The diffractogram confirmed the correct synthesis of TiO2 NPs in accordance with the International Centre for Diffraction Data Sample (JCPDS 00-001-0562) and the asterisk (*) represents the peaks of TiO NPs in anatase form; SEM analysis showed that the mean size distribution of TiO2 NPs in dry form was 20 ± 5 nm and confirmed that TiO2 NPs tend to form aggregates of submicrometric dimensions;

Representative TEM images of unexposed SCs showed elongated oval or spindle-shaped SCs containing quite large nuclei (N) and abundant mitochondria. SCs did not show substantial and/or severe ultrastructural alterations in SCs treated with 5 µg/ml TiO2 NPs for 1 and 2 weeks, in all the other exposure conditions (5 µg/ml for 3 weeks and 100 µg/ml for 1, 2, and 3 weeks), SCs showed several ultrastructural changes with a high percentage of severely damaged SCs, presenting different features of cell stress such as deeply invaginated and shrunk nuclei, disorder/ marginalization of chromatin components, swollen very fragmented, or almost completely missing endoplasmic reticulum membranes. In addition, mitochondrial morphology was severely affected and mitochondria number dramatically decreased with the presence of several large vacuoles, probably as a result of apoptotic mitochondria and/or enlarged endoplasmic reticulum and/or increased frequency of lipid droplets.

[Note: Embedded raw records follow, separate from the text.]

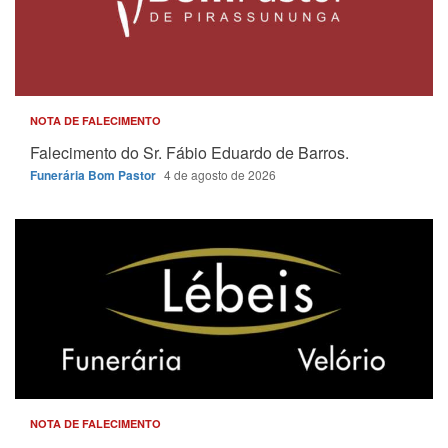
NOTA DE FALECIMENTO
Falecimento do Sr. Fábio Eduardo de Barros.
Funerária Bom Pastor
4 de agosto de 2026
NOTA DE FALECIMENTO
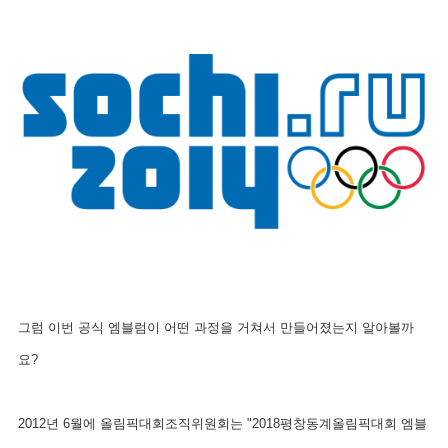
그럼 이번 공식 엠블럼이 어떤 과정을 거쳐서 만들어졌는지 알아볼까
요?
2012년 6월에 올림픽대회조직위원회는 "2018평창동계올림픽대회 엠블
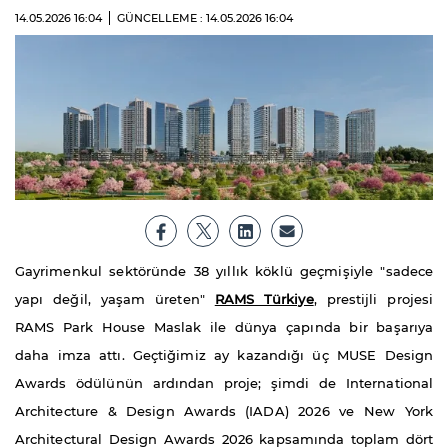
14.05.2026
16:04
GÜNCELLEME : 14.05.2026
16:04
Gayrimenkul sektöründe 38 yıllık köklü geçmişiyle "sadece
yapı değil, yaşam üreten"
RAMS Türkiye
, prestijli projesi
RAMS Park House Maslak ile dünya çapında bir başarıya
daha imza attı. Geçtiğimiz ay kazandığı üç MUSE Design
Awards ödülünün ardından proje; şimdi de International
Architecture & Design Awards (IADA) 2026 ve New York
Architectural Design Awards 2026 kapsamında toplam dört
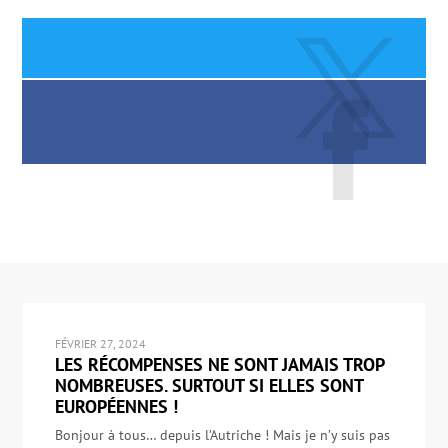
FÉVRIER 27, 2024
LES RÉCOMPENSES NE SONT JAMAIS TROP
NOMBREUSES. SURTOUT SI ELLES SONT
EUROPÉENNES !
Bonjour à tous… depuis l’Autriche ! Mais je n’y suis pas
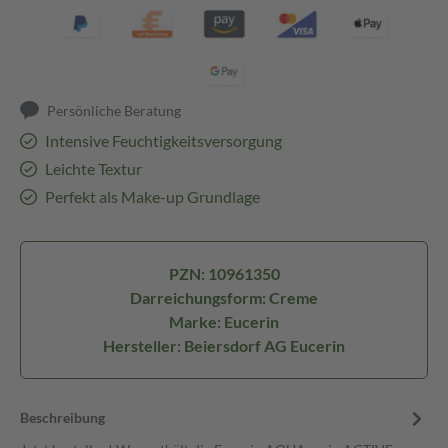
Persönliche Beratung
Intensive Feuchtigkeitsversorgung
Leichte Textur
Perfekt als Make-up Grundlage
PZN: 10961350
Darreichungsform: Creme
Marke: Eucerin
Hersteller: Beiersdorf AG Eucerin
Beschreibung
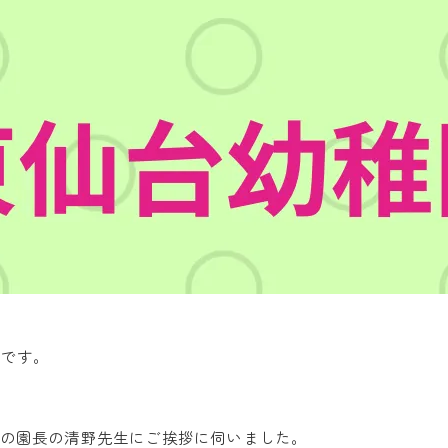
園です。
！
時の園長の清野先生にご挨拶に伺いました。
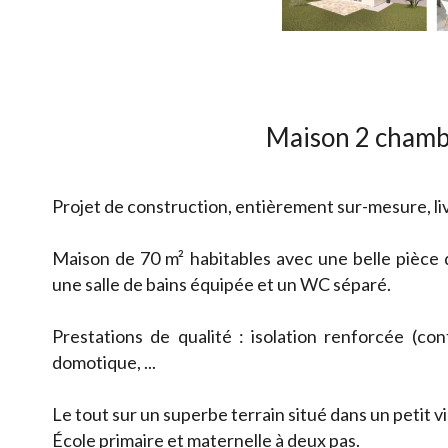
Maison 2 chamb
Projet de construction, entièrement sur-mesure, liv
Maison de 70 m² habitables avec une belle pièce 
une salle de bains équipée et un WC séparé.
Prestations de qualité : isolation renforcée (co
domotique, ...
Le tout sur un superbe terrain situé dans un petit v
École primaire et maternelle à deux pas.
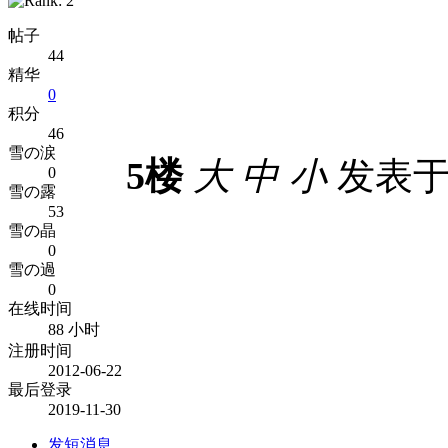
帖子
44
精华
0
积分
46
雪の涙
5楼
大
中
小
发表于 2
0
雪の露
53
雪の晶
0
雪の過
0
在线时间
88 小时
注册时间
2012-06-22
最后登录
2019-11-30
发短消息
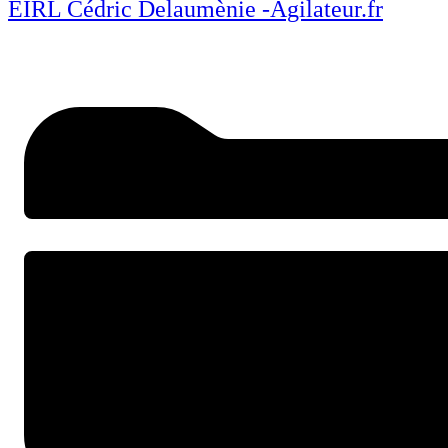
EIRL Cédric Delaumènie -Agilateur.fr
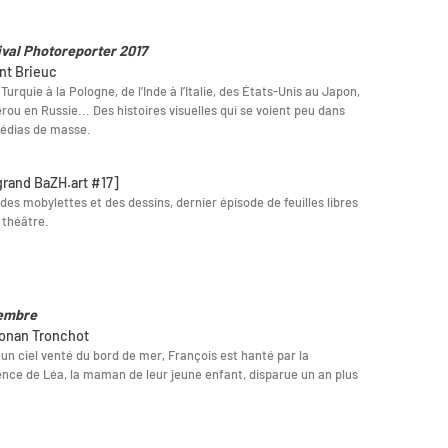
ival Photoreporter 2017
int Brieuc
 Turquie à la Pologne, de l’Inde à l’Italie, des États-Unis au Japon,
rou en Russie... Des histoires visuelles qui se voient peu dans
édias de masse.
grand BaZH.art #17]
 des mobylettes et des dessins, dernier épisode de feuilles libres
 théâtre.
embre
onan Tronchot
un ciel venté du bord de mer, François est hanté par la
nce de Léa, la maman de leur jeune enfant, disparue un an plus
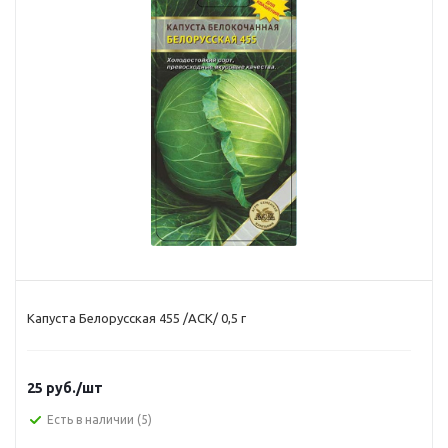
Капуста Белорусская 455 /АСК/ 0,5 г
25
руб.
/шт
Есть в наличии
(5)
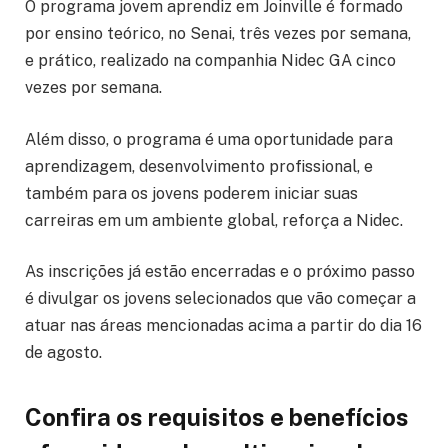
O programa jovem aprendiz em Joinville é formado
por ensino teórico, no Senai, três vezes por semana,
e prático, realizado na companhia Nidec GA cinco
vezes por semana.
Além disso, o programa é uma oportunidade para
aprendizagem, desenvolvimento profissional, e
também para os jovens poderem iniciar suas
carreiras em um ambiente global, reforça a Nidec.
As inscrições já estão encerradas e o próximo passo
é divulgar os jovens selecionados que vão começar a
atuar nas áreas mencionadas acima a partir do dia 16
de agosto.
Confira os requisitos e benefícios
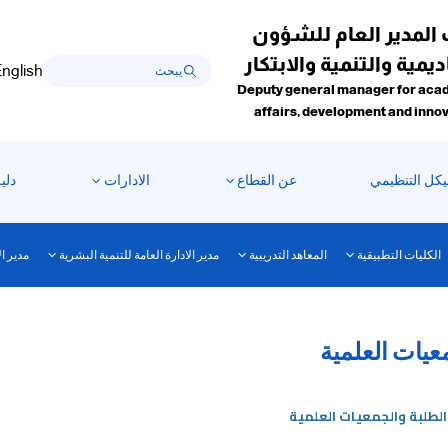
 المدير العام للشؤون
ديمية والتنمية والابتكار
nglish
Deputy general manager for aca
affairs, development and inno
يكل التنظيمي
عن القطاع
الادارات
دلي
الكليات التطبيقية
المعاهد التدريبية
مدير الادارة العامة للتنمية البشرية
مدير ال
عيات العلمية
لطلبة والجمعيات العلمية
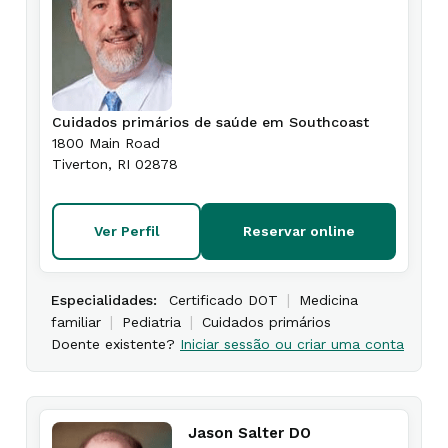
Cuidados primários de saúde em Southcoast
1800 Main Road
Tiverton
,
RI
02878
Ver Perfil
Reservar online
|
Especialidades:
Certificado DOT
Medicina
|
|
familiar
Pediatria
Cuidados primários
Doente existente?
Iniciar sessão ou criar uma conta
Jason Salter DO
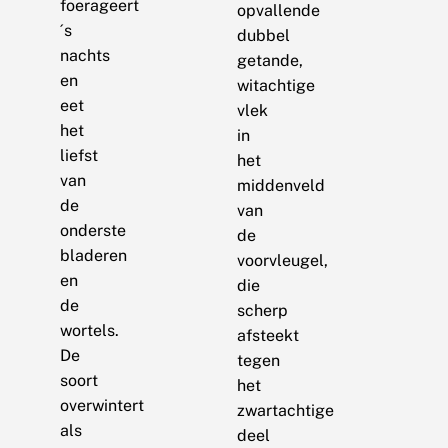
foerageert
opvallende
´s
dubbel
nachts
getande,
en
witachtige
eet
vlek
het
in
liefst
het
van
middenveld
de
van
onderste
de
bladeren
voorvleugel,
en
die
de
scherp
wortels.
afsteekt
De
tegen
soort
het
overwintert
zwartachtige
als
deel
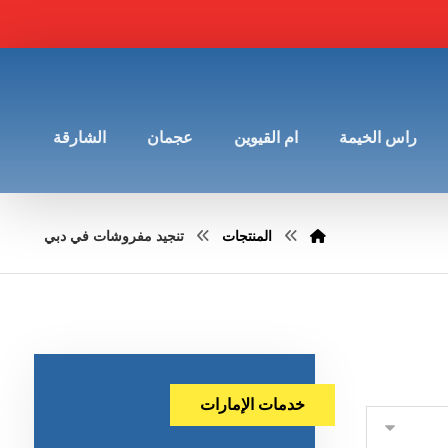
راس الخيمة
ام القيوين
عجمان
الشارقة
المنتجات
تنجيد مفروشات في دبي
خدمات الإمارات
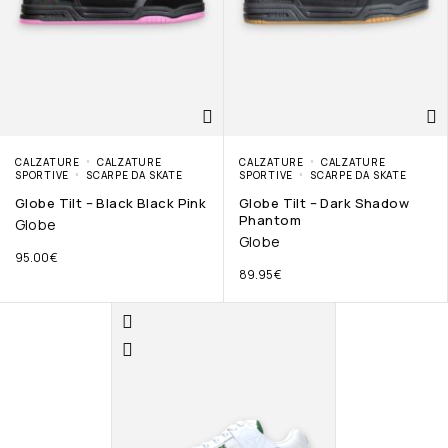
CALZATURE
CALZATURE
CALZATURE
CALZATURE
SPORTIVE
SCARPE DA SKATE
SPORTIVE
SCARPE DA SKATE
Globe Tilt – Black Black Pink
Globe Tilt – Dark Shadow
Phantom
Globe
Globe
95.00
€
89.95
€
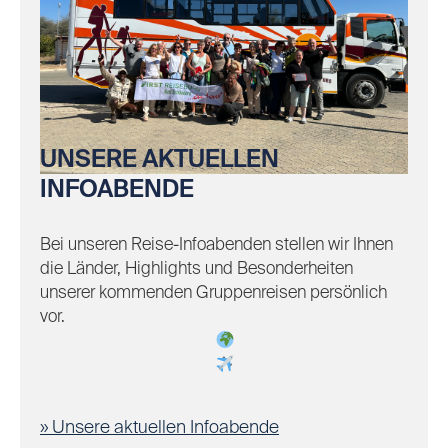
UNSERE AKTUELLEN
INFOABENDE
Bei unseren Reise-Infoabenden stellen wir Ihnen
die Länder, Highlights und Besonderheiten
unserer kommenden Gruppenreisen persönlich
vor.
Unsere aktuellen Infoabende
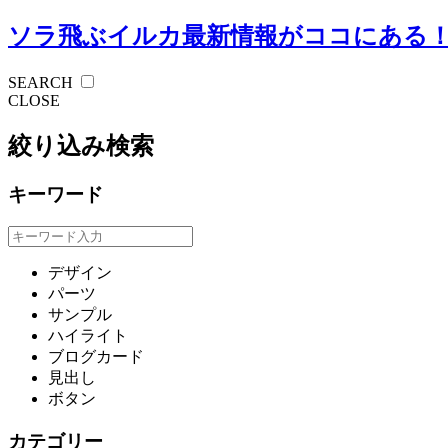
ソラ飛ぶイルカ
最新情報がココにある
SEARCH
CLOSE
絞り込み検索
キーワード
デザイン
パーツ
サンプル
ハイライト
ブログカード
見出し
ボタン
カテゴリー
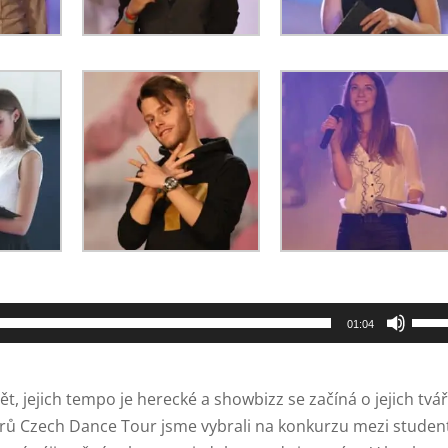
Použ
01:04
šipe
naho
ět, jejich tempo je herecké a showbizz se začíná o jejich tvá
zvýší
orů Czech Dance Tour jsme vybrali na konkurzu mezi studen
nebo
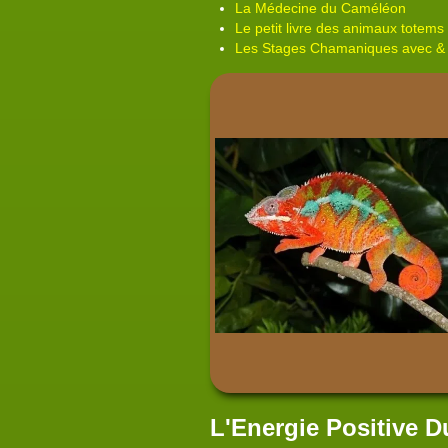
La Médecine du Caméléon
Le petit livre des animaux totems 
Les Stages Chamaniques avec &
L'Energie Positive 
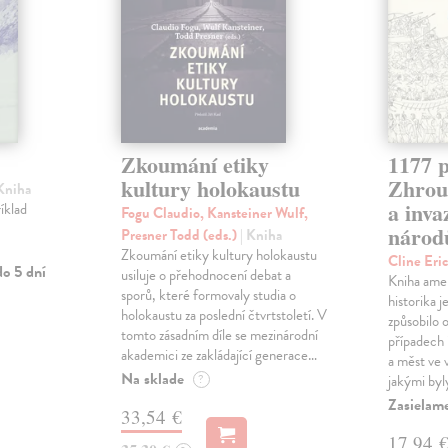
Zkoumání etiky
1177 p
kultury holokaustu
Zhrouc
 Kniha
a inv
íklad
Fogu Claudio, Kansteiner Wulf,
národ
Presner Todd (eds.)
| Kniha
Zkoumání etiky kultury holokaustu
Cline Eri
o 5 dní
usiluje o přehodnocení debat a
Kniha ame
sporů, které formovaly studia o
historika 
holokaustu za poslední čtvrtstoletí. V
způsobilo 
tomto zásadním díle se mezinárodní
případech i
akademici ze zakládající generace…
a měst ve
Na sklade
?
jakými byl
Zasielam
33,54 €
17,94 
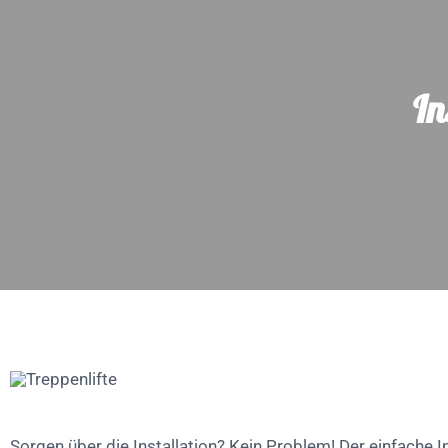
In
Sorgen über die Installation? Kein Problem! Der einfache I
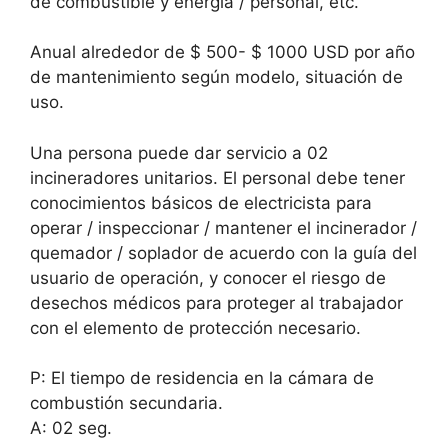
de combustible y energía / personal, etc.
Anual alrededor de $ 500- $ 1000 USD por año
de mantenimiento según modelo, situación de
uso.
Una persona puede dar servicio a 02
incineradores unitarios. El personal debe tener
conocimientos básicos de electricista para
operar / inspeccionar / mantener el incinerador /
quemador / soplador de acuerdo con la guía del
usuario de operación, y conocer el riesgo de
desechos médicos para proteger al trabajador
con el elemento de protección necesario.
P: El tiempo de residencia en la cámara de
combustión secundaria.
A: 02 seg.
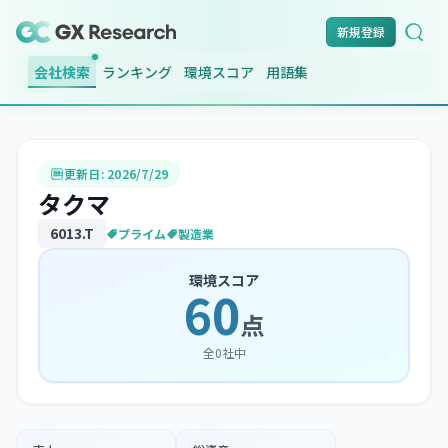
新規登録
会社検索
ランキング
環境スコア
用語集
更新日:
2026/7/29
タクマ
6013
.T
プライム
製造業
環境スコア
60
点
全
0
社中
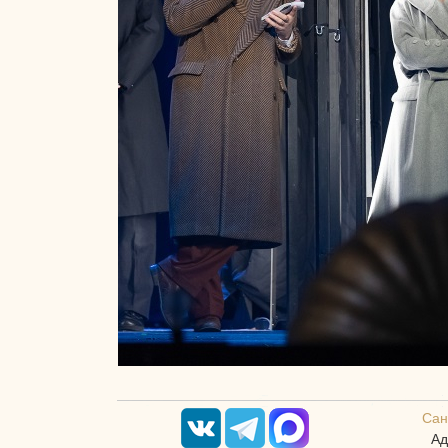
Сан
Ад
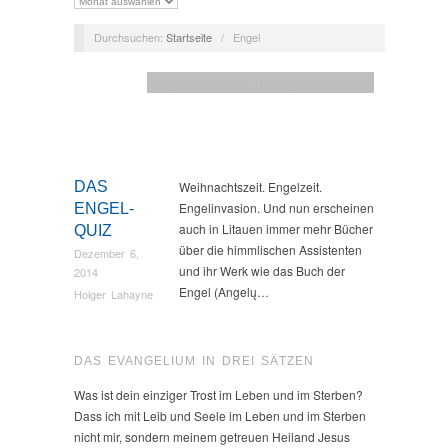
Durchsuchen:
Startseite
/
Engel
Allgemein
,
Glaube, Theologie und Mission
DAS
Weihnachtszeit. Engelzeit.
Engelinvasion. Und nun erscheinen
ENGEL-
auch in Litauen immer mehr Bücher
QUIZ
über die himmlischen Assistenten
Dezember 6,
und ihr Werk wie das Buch der
2014
Engel (Angelų…
Holger Lahayne
DAS EVANGELIUM IN DREI SÄTZEN
Was ist dein einziger Trost im Leben und im Sterben?
Dass ich mit Leib und Seele im Leben und im Sterben
nicht mir, sondern meinem getreuen Heiland Jesus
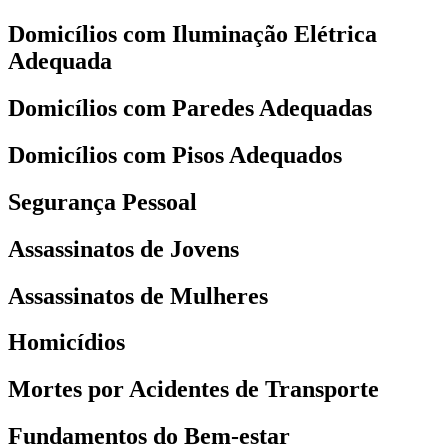
Domicílios com Iluminação Elétrica
Adequada
Domicílios com Paredes Adequadas
Domicílios com Pisos Adequados
Segurança Pessoal
Assassinatos de Jovens
Assassinatos de Mulheres
Homicídios
Mortes por Acidentes de Transporte
Fundamentos do Bem-estar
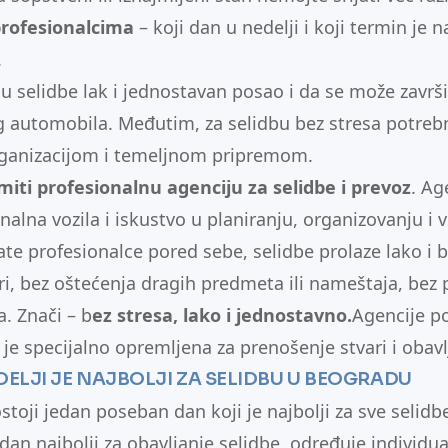
profesionalcima
– koji dan u nedelji i koji termin je 
.
u selidbe lak i jednostavan posao
i da se može završ
og automobila. Međutim, za selidbu bez stresa potrebn
rganizacijom i temeljnom pripremom.
miti profesionalnu agenciju za selidbe i prevoz
. Ag
nalna vozila i iskustvo u planiranju, organizovanju i
te profesionalce pored sebe, selidbe prolaze lako i b
ri, bez oštećenja dragih predmeta ili nameštaja, bez 
. Znači – b
ez stresa, lako i jednostavno.
Agencije p
 je specijalno opremljena za prenošenje stvari i obavl
DELJI JE NAJBOLJI ZA SELIDB
U U BEOGRADU
toji jedan poseban dan koji je najbolji za sve selidb
 dan najbolji za obavljanje selidbe, određuje individ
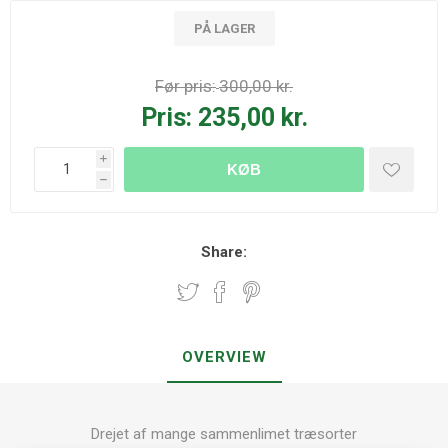
PÅ LAGER
Før pris:
300,00 kr.
Pris:
235,00 kr.
i
KØB
h
Share:
OVERVIEW
Drejet af mange sammenlimet træsorter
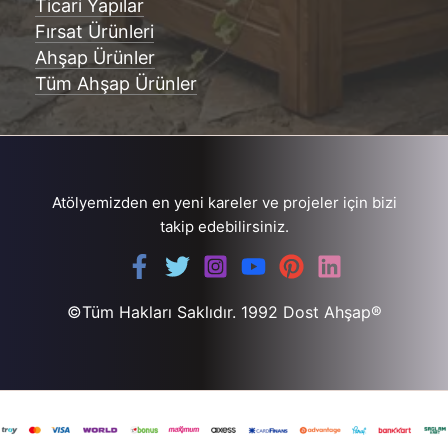
Ticari Yapılar
Fırsat Ürünleri
Ahşap Ürünler
Tüm Ahşap Ürünler
Atölyemizden en yeni kareler ve projeler için bizi
takip edebilirsiniz.
©Tüm Hakları Saklıdır. 1992 Dost Ahşap®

The main results of the experiments are that long time constant exposure of SCs at both TiO2 NPs concentrations inevitably led to an altered ultrastructure.

Methods

The dataset was collected during an in vitro study in the University of Perugia and University of Chieti-Pescara and has been processed to produce an article accepted for publication in Frontiers in Endocrinology.

The synthesis of the nanoparticles was performed by sonochemical method using acoustic cavitation  at the Laboratory of Acoustic Cavitation of the Department of Physics and Geology of the University of Perugia.  XRD was evaluated at room temperature with the diffractometer Philips X'Pert PRO MPD (Malvern Panalytical Ltd., Royston, UK) operating at 40kW/40 mA with step size of 0.017° and a step scan of 70s, using a Cu Kα radiation and X-Celerator detector.

SEM analysis was performed using a LEO 1525 Field Emission Scanning Electron Microscope, ZEISS (Jena, Germany) at the University of Perugia.

TEM analysis was performed using a Morgagni Series 268D electron microscope (FEI Company, Brno, Czech Republic) equipped with a Megaview III digital camera and Analy-SIS software (Olympus Soft Imaging Solutions) at the University of Chieti-Pescara.

Usage Notes

The readme file contains a clear explanation of the chemical-structural characterization of the synthesized TiO2 NPs.

In TEM images, red circles and asterisks indicate TiO2 NPs deposition, small red arrows indicate nuclear membrane invaginations, large red arrows indicate enlarged endoplasmic reticulum, black arrows point to chromatin marginalization. 

More information can be found in the associated manuscript referenced above.

Funding

Fondazione Cassa di Risparmio di Perugia, Award: 2019.0382.029.